Look through the data below, and copy each line that carries the word "dari".
*** Opening of ENTRIES SUPPLIED ***
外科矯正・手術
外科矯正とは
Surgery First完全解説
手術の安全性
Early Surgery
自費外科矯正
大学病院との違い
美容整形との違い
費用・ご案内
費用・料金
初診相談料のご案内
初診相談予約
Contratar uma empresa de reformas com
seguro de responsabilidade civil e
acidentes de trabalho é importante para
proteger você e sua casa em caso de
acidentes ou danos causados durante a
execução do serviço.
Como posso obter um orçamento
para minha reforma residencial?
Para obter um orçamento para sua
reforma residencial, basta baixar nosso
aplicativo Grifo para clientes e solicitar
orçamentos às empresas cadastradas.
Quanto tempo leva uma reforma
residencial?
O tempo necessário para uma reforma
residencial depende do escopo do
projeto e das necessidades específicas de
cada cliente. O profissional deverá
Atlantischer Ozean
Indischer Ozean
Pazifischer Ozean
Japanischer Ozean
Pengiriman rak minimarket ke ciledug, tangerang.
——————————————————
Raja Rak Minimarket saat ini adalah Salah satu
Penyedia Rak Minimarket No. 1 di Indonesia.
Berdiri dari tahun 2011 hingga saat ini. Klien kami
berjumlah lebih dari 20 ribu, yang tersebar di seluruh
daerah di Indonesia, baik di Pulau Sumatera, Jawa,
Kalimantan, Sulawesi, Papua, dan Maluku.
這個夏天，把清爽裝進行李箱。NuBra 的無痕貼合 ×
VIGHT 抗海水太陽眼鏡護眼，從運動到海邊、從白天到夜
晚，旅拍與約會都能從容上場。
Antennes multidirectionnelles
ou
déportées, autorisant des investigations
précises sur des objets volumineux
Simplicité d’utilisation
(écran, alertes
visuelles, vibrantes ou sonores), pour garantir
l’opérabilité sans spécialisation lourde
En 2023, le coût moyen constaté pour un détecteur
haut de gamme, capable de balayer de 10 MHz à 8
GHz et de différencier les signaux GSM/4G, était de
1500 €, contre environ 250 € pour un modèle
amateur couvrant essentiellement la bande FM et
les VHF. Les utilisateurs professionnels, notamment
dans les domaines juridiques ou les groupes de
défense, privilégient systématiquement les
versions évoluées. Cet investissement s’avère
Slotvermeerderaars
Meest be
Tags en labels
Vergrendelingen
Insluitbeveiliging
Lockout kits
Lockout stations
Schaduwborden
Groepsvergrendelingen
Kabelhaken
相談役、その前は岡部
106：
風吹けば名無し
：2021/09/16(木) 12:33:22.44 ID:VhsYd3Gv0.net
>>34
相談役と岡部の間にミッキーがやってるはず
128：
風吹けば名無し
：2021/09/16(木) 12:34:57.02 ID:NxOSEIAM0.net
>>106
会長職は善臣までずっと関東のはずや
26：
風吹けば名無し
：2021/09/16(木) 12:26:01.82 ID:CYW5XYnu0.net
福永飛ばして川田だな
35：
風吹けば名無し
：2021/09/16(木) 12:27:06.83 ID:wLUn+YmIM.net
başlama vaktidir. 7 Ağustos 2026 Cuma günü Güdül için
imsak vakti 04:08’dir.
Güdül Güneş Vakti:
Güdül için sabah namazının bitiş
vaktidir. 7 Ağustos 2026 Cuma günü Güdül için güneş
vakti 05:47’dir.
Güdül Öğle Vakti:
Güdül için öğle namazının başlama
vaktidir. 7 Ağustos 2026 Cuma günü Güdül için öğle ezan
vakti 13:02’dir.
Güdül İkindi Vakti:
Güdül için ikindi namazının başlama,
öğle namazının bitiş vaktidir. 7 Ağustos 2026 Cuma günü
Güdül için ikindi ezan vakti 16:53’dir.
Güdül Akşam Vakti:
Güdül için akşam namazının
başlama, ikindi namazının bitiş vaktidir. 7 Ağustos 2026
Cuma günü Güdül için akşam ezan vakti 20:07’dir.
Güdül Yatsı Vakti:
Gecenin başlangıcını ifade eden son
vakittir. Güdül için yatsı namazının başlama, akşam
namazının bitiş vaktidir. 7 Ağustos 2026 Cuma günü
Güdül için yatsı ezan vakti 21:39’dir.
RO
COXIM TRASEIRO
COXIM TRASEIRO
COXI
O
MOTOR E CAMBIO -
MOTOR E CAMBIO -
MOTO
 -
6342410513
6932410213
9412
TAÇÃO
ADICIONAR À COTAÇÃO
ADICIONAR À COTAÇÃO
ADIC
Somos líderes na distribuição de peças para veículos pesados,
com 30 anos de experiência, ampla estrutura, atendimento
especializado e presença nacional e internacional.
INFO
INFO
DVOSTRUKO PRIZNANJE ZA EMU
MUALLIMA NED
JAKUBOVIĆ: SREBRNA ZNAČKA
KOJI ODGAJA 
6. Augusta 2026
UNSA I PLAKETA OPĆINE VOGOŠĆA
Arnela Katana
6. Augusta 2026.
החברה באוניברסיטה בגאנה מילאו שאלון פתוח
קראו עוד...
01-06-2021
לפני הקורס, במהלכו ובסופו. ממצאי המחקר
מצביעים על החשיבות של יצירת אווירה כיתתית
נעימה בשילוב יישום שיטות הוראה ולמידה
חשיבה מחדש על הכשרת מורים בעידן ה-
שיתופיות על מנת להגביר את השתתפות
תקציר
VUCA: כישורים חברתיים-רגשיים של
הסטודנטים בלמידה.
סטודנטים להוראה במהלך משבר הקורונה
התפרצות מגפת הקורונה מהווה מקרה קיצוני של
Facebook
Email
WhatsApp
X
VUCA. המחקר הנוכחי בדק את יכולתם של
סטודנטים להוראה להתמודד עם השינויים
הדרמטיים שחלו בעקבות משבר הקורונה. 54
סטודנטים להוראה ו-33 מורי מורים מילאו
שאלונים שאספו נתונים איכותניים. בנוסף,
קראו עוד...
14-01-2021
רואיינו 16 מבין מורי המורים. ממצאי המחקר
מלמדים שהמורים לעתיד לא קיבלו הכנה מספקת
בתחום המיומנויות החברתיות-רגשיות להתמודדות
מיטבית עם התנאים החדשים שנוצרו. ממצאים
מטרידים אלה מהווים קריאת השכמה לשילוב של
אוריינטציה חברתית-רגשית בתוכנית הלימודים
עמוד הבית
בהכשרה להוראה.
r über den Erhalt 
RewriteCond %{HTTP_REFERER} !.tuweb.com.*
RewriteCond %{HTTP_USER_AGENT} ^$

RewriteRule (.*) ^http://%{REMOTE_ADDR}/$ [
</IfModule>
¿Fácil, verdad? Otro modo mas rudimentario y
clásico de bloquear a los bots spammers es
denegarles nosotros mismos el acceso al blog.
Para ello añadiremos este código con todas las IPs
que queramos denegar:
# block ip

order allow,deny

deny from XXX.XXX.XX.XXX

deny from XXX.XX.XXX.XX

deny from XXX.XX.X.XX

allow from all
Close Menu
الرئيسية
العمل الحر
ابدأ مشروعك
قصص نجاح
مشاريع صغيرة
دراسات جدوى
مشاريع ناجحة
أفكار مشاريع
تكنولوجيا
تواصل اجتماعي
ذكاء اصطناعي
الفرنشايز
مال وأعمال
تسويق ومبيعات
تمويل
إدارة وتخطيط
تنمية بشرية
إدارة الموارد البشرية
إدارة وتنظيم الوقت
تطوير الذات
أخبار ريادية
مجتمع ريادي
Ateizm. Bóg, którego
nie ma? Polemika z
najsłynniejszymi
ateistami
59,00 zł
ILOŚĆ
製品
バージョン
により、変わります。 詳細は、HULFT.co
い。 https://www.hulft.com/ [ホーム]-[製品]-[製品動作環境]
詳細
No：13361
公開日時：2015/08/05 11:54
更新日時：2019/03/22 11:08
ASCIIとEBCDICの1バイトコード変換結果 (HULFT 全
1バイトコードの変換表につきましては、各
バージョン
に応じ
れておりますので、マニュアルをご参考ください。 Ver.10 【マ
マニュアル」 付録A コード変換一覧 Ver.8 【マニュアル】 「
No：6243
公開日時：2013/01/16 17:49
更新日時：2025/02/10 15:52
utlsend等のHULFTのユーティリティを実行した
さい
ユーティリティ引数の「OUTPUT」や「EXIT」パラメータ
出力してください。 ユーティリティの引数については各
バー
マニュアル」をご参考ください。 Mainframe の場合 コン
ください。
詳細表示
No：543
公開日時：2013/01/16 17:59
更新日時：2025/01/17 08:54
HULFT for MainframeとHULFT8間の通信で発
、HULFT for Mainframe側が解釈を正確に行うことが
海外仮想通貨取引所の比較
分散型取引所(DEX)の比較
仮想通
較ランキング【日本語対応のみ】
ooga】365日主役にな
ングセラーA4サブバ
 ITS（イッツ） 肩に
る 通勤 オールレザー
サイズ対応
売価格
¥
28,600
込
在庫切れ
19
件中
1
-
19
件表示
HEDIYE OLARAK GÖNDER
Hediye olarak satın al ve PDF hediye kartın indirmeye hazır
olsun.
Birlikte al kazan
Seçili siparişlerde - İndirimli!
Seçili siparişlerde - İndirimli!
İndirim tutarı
*** Close of ENTRIES SUPPLIED ***
» ANSWER BOX:
Berdiri dari tahun 2011 hingga saat ini. Klien kami
berjumlah lebih dari 20 ribu, yang tersebar di seluruh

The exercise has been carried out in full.